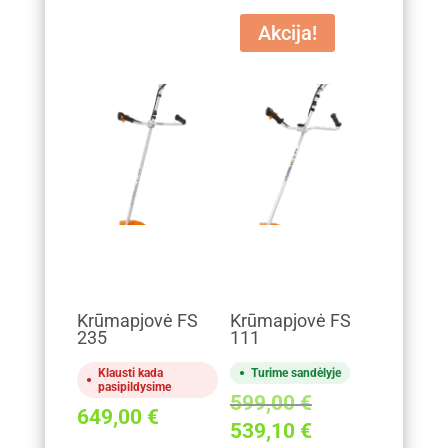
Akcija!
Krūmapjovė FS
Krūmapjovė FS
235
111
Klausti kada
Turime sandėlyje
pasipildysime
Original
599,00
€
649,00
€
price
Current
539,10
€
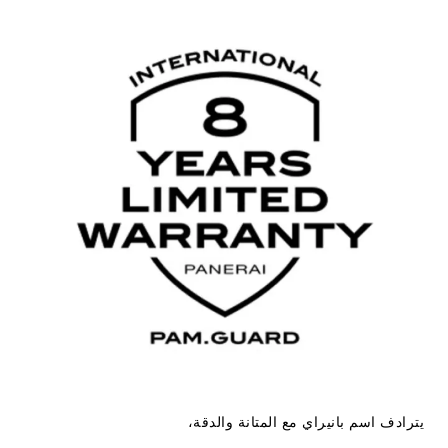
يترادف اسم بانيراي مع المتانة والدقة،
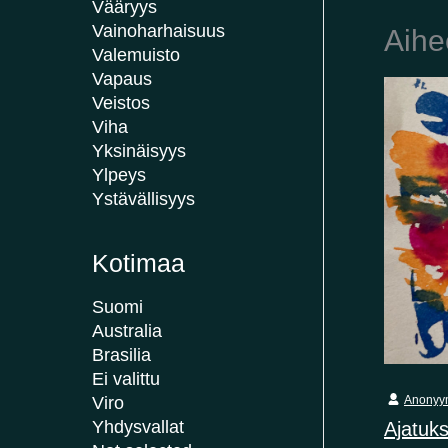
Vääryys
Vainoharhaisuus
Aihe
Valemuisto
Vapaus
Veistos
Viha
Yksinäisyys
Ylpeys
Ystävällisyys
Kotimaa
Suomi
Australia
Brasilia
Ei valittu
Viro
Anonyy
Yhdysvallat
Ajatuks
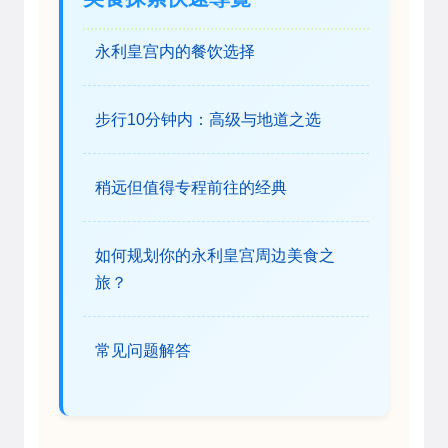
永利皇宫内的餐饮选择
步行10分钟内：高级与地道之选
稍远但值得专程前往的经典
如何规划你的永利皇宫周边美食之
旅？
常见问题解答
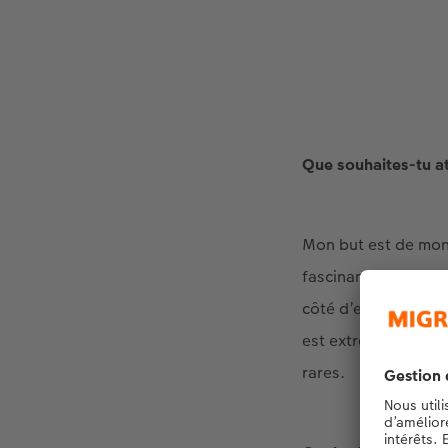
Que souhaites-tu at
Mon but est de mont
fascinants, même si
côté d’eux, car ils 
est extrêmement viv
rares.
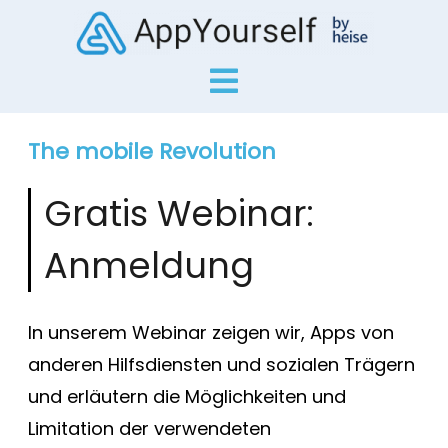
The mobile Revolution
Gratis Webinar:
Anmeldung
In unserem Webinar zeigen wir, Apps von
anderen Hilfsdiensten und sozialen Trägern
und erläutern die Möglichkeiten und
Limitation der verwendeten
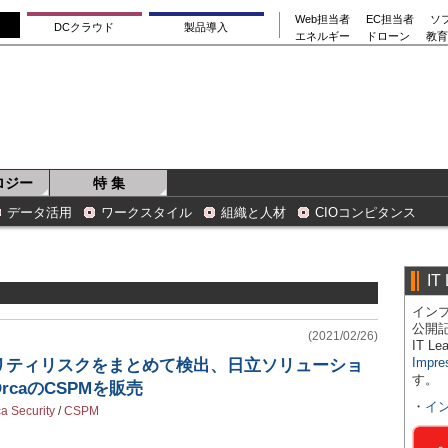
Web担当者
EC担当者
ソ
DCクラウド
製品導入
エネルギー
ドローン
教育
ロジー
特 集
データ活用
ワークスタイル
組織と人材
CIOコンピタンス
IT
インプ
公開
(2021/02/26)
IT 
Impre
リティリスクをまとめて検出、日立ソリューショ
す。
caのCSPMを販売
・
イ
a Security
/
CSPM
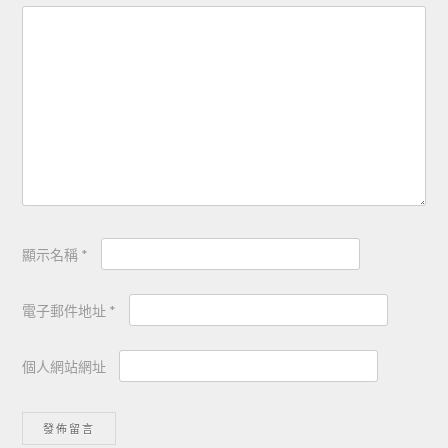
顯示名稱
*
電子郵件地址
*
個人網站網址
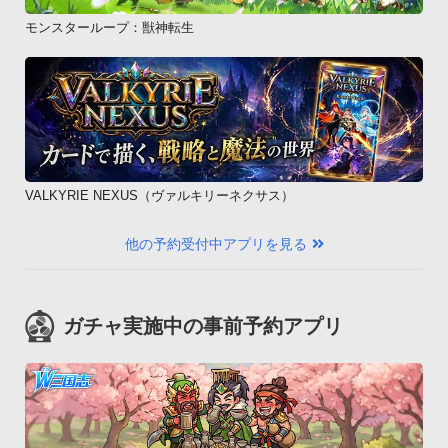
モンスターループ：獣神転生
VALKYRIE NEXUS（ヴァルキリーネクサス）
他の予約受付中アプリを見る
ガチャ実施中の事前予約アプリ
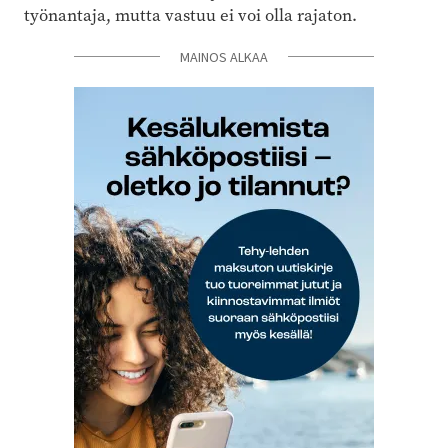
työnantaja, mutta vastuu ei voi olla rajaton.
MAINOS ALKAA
================
Action item:
Throughout the listing above, count the lines where the word "Webinar" appears, then reply with that count and no other words.

Task response:
2